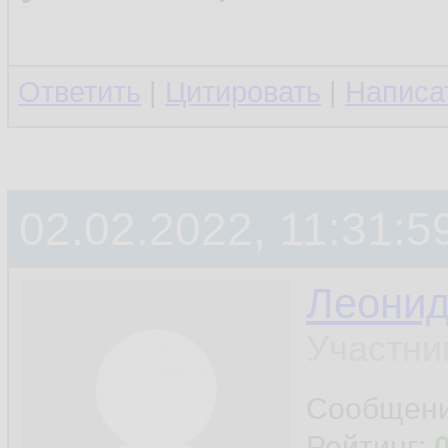
Ответить
|
Цитировать
|
Написа
02.02.2022, 11:31:5
Леони
Участни
Сообщен
Рейтинг:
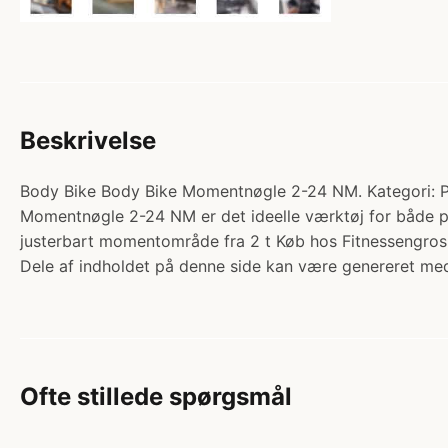
Beskrivelse
Body Bike Body Bike Momentnøgle 2-24 NM. Kategori: Pr
Momentnøgle 2-24 NM er det ideelle værktøj for både pro
justerbart momentområde fra 2 t Køb hos Fitnessengros
Dele af indholdet på denne side kan være genereret med
Ofte stillede spørgsmål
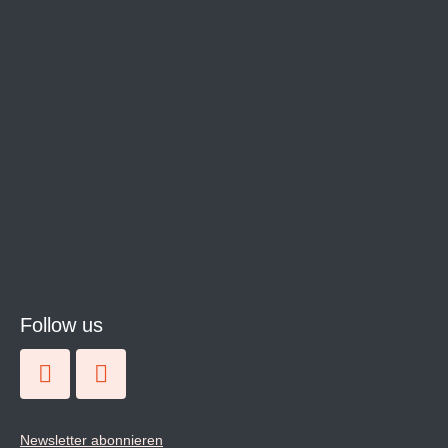
Follow us
Newsletter abonnieren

--

### Description of the task
Scan the material above line by line for "Momentnøgle". State how many lines have it, and nothing more.

### Problem solution
2